Todd Thorsen, Richard W. Roberts, Frances H. Arnold, and Stephen R. Quake, Phys. Rev. Lett., 2001, 86, 4163.


pattern formation, emulsions, self-organization, microfluidics


This Letter presents a simple microfluidic device designed to generate ordered patterns. Viscous forces, especially those on the interface between two phases of flow, lead to the production of motifs from droplets to helices etc. The physics far from equilibrium is responsible for the mechanism of this pattern formation.

Experiments and results

Fig.1 The microfluidic structure for the production of emulsions.
Fig.2 Droplet formation in rectangular channels. The pressures for water and oil are noted (in psi).
Fig.3 Illustrations of complex pattern formation seen in rounded channels and a phase diagram of experimental observations. Pressure of water and oil are noted. Solid circle: solid water stream; open circle: elongated droplets; solid triangle: triple droplet layer; open triangle: double droplet layer; solid square: jointed droplets; open square: separated droplet.

Most microfluidic devices work at low Reynolds number, resulting in a stable laminar flow in the channels according to the Navier-Stokes equation, if only one fluid phase is involved. However, interaction between two immiscible fluids can give rise to instabilities and complex pattern formation, which is an interesting example of self-organization out of equilibrium.

In this Letter, the authors design a device in which emulsions are formed by shearing one liquid into a second immiscible one. In this process, a proper concentration of surfactant is critical to reduce the surface energy and therefore facilitate the generation of droplets. The structure is shown in Fig. 1. High shear forces at the leading edge of the water perpendicular to the oil flow generate picoliter-scale droplets. This droplet formation is a result of competition between surface tension and shear forces.

In rectangular channels fabricated following the standard protocols of photolithography and soft lithography, only monodisperse reverse micelles with regular periodicity will form, as is illustrated in Fig. 2. The relative water/oil pressures determine the size and spacing between the droplets.

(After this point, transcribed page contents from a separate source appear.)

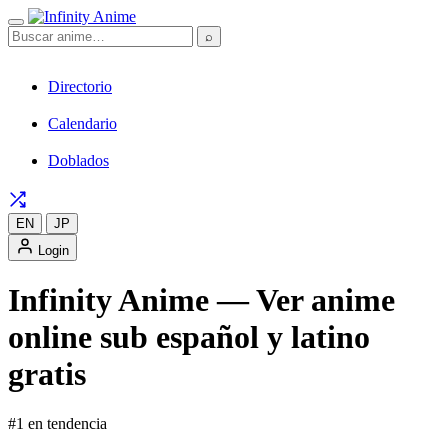
⌕
Directorio
Calendario
Doblados
EN
JP
Login
Infinity Anime — Ver anime
online sub español y latino
gratis
#1 en tendencia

Heating of the SU-8 mold for soft lithography produces rounded channels, where interesting and more complex phenomena may occur. Fig. 3 displays some of the experimentally observed droplet morphology with varied water/oil pressures. A phase diagram summarizing all those patterns is also presented. Also basic physical principles responsible for such behavior are not unclear, theoretical work concerning detailed models of these systems needs to be done.